Online Convex Optimization Perspective for Learning from Dynamically Revealed Preferences
This work addresses the challenge of online learning from revealed preferences for applications in economics and machine learning, representing an incremental improvement with a unified framework.
The paper tackles the problem of learning an agent's utility function from observed actions in a changing environment by introducing a new convex loss function within an online convex optimization framework, achieving improved regret performance and solution time compared to existing methods.
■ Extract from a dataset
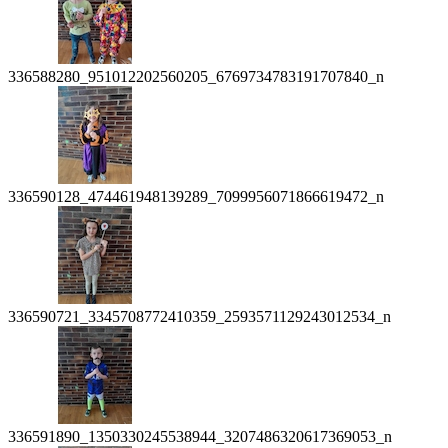
336588280_951012202560205_6769734783191707840_n
336590128_474461948139289_7099956071866619472_n
336590721_3345708772410359_2593571129243012534_n
336591890_1350330245538944_3207486320617369053_n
We study the problem of online learning (OL) from revealed preferences: a learner wishes to learn a non-strategic agent's private utility function through observing the agent's utility-maximizing actions in a changing environment. We adopt an online inverse optimization setup, where the learner observes a stream of agent's actions in an online fashion and the learning performance is measured by regret associated with a loss function. We first characterize a special but broad class of agent's utility functions, then utilize this structure in designing a new convex loss function. We establish that the regret with respect to our new loss function also bounds the regret with respect to all other usual loss functions in the literature. This allows us to design a flexible OL framework that enables a unified treatment of loss functions and supports a variety of online convex optimization algorithms. We demonstrate with theoretical and empirical evidence that our framework based on the new loss function (in particular online Mirror Descent) has significant advantages in terms of regret performance and solution time over other OL algorithms from the literature and bypasses the previous technical assumptions as well.